Ein Weinchen zur Abendstund, fürs Hirn ist das ungesund

Tim Förderer

Ab 56 g Alkohol pro Woche verdreifacht sich das Risiko für eine Hippocampus-Atrophie. Ab 56 g Alkohol pro Woche verdreifacht sich das Risiko für eine Hippocampus-Atrophie. © fotolia/Rawpixel.com

Von wegen gut fürs Gehirn: Schon das viel gepriesene Glas Rotwein geht – regelmäßig genossen – langfristig mit einer Atrophie des rechten Hippocampus einher. Und für die Kognition ist geringer Alkoholkonsum auch nicht besser als Abstinenz.

In einer Kohortenstudie gingen Dr. Anya Topiwala von der Universität Oxford und Kollegen dem Zusammenhang zwischen moderatem Alkoholkonsum und strukturellen Hirnveränderungen bzw. nachlassenden kognitiven Fähigkeiten nach. Analysiert wurden die Daten von 511 Angehörigen des öffentlichen Dienstes – knapp 80 % Männer –,die von 1985 bis 2015 alle fünf Jahre Auskunft über ihren Alkoholkonsum gegeben und sich kognitiven Tests unterzogen hatten. Am Ende der Beobachtungszeit wurden bei jedem ein zerebrales MRT und nochmals verschiedene kognitive Tests durchgeführt und die Ergebnisse in Relation gesetzt.

Den wöchentlichen Konsum reinen Alkohols teilten die Kollegen in folgende Kategorien ein:

  • Abstinenz: < 10 ml (<8 g)
  • geringer Konsum: 10–69 ml(8–55 g)
  • moderater Konsum: bei Frauen: 70–139 ml(56–111 g)bei Männern: 70–209 ml(56–167 g)
  • hoher Konsum:≥ 140 ml (≥ 112 g) bzw.≥ 210 ml (≥ 168 g)

Nach den neuen britischen Richtlinien ist auch bei Männern von einem riskanten Konsum auszugehen, wenn sie pro Woche mehr als 112 g Alkohol zu sich nehmen, schreiben die Autoren. Die männlichen Teilnehmer nahmen über die ganzen Jahre im Mittel 85,8 g Alkohol pro Woche zu sich, die Frauen 51,4 g, wobei der Konsum im Verlauf relativ konstant blieb. 40,3 % der Teilnehmer hatten gemäß der neuen britischen Richtlinien einen riskanten Umgang mit Alkohol.

Und in Deutschland?

Hierzulande beträgt der obere Grenzwert des risikoarmen Alkoholkonsums für Männer 24 g Reinalkohol pro Tag bzw. 168 g pro Woche. Für Frauen liegt er bei 12 g/d bzw. 84 g pro Woche. alles oberhalb dieser Grenzwerte gilt als riskanter Alkoholkonsum.
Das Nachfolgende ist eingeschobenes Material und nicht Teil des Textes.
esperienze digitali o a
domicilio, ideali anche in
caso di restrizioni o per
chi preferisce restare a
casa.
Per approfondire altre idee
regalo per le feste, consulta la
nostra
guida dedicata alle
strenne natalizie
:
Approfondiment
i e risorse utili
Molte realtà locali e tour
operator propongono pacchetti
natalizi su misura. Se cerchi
Quelle: S3-Leitlinie „Screening, Diagnose und Behandlung alkoholbezogener Störungen“

Im Vergleich zu den Abstinenten wiesen die Alkoholtrinker dosisabhängig eine Atrophie des rechten Hippocampus auf. Das Risiko dafür war bereits für die moderaten „Trinkern“ signifikant gesteigert (Odds Ratio 3,4) und für diejenigen mit hohem Alkoholkonsum am höchs­ten (OR 5,8).
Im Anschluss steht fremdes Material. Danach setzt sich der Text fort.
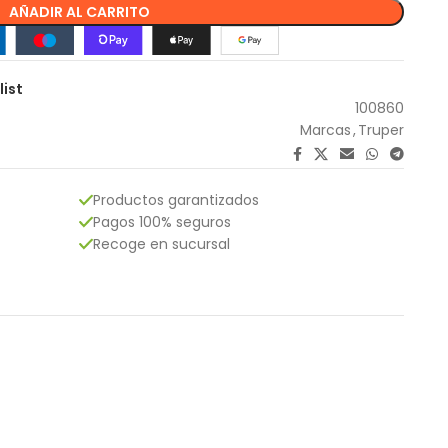
AÑADIR AL CARRITO
list
100860
Marcas
,
Truper
Productos garantizados
Pagos 100% seguros
Recoge en sucursal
Auch das Corpus callosum verändert sich

Dass sich das Trinken geringer Alkoholmengen protektiv auf das Gehirn auswirken könnte, wird ausgeschlossen, betonten die Studienautoren, die OR für die Entwicklung einer Hippocampusatrophie betrug (nicht signifikante) 1,6.
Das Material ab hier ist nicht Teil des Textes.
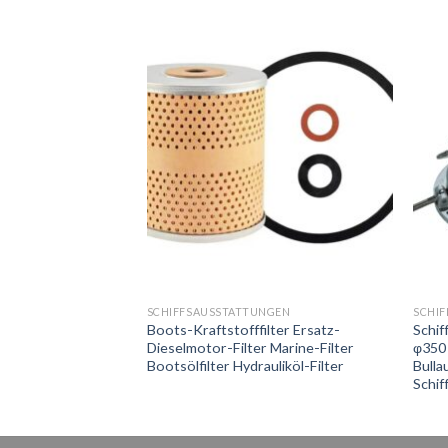
NGEN
SCHIFFSAUSSTATTUNGEN
SCHI
e 3/32″ 1/8″ 3/16″
Boots-Kraftstofffilter Ersatz-
Schif
Dieselmotor-Filter Marine-Filter
φ350
Bootsölfilter Hydrauliköl-Filter
Bull
Schif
Bei Studienteilnehmern, die wöchentlich mindestens 56 g reinen Alkohol konsumierten, konnte man auch eine veränderte Mikrostruktur des Corpus callosum nachweisen. Zudem kam es bei ihnen zu einem schnelleren Nachlassen der Wortfindungsgeschwindigkeit als bei Abstinenzlern.

Alkoholgehalt in Gramm

Der Gehalt reinen Alkohols eines Getränks berechnet sich nach der Formel: ml x (Vol.-%/100) x 0,8 = g reiner Alkohol n
  • 330 ml bier mit 4,8 Vol.-% enthalten 12,7 g Alkohol
  • 100 ml Wein mit 11 Vol.-% enthalten 8,8 g Alkohol
  • 20 ml schnaps mit 38 Vol.-% enthalten 6,1 g Alkohol

Quelle: www.kenn-dein-limit.de

Andere kognitive Fähigkeiten schienen hingegen nicht signifikant unterschiedlich, was möglicherweise daran liegt, dass einige Probanden die kognitiven Tests im Laufe der Zeit erlernt haben könnten. Denkbar sei auch ein Einfluss durch die Probandenauswahl – Staatsdiener und vornehmlich Männer, schreiben die Psychiaterin et al.

Angesichts ihrer Ergebnisse raten sie, die von Gesundheitsinstitutionen angegebenen Grenzwerte für moderaten Alkoholgenuss zu überdenken.

Quelle: Topiwala A et al. BMJ 2017, 357: j2353

Falls Sie diesen Medizin Cartoon gerne für Ihr nicht-kommerzielles Projekt oder Ihre Arzt-Homepage nutzen möchten, ist dies möglich: Bitte nennen Sie hierzu jeweils als Copyright den Namen des jeweiligen Cartoonisten, sowie die „MedTriX GmbH“ als Quelle und verlinken Sie zu unserer Seite https://www.medical-tribune.de oder direkt zum Cartoon auf dieser Seite. Bei weiteren Fragen, melden Sie sich gerne bei uns (Kontakt).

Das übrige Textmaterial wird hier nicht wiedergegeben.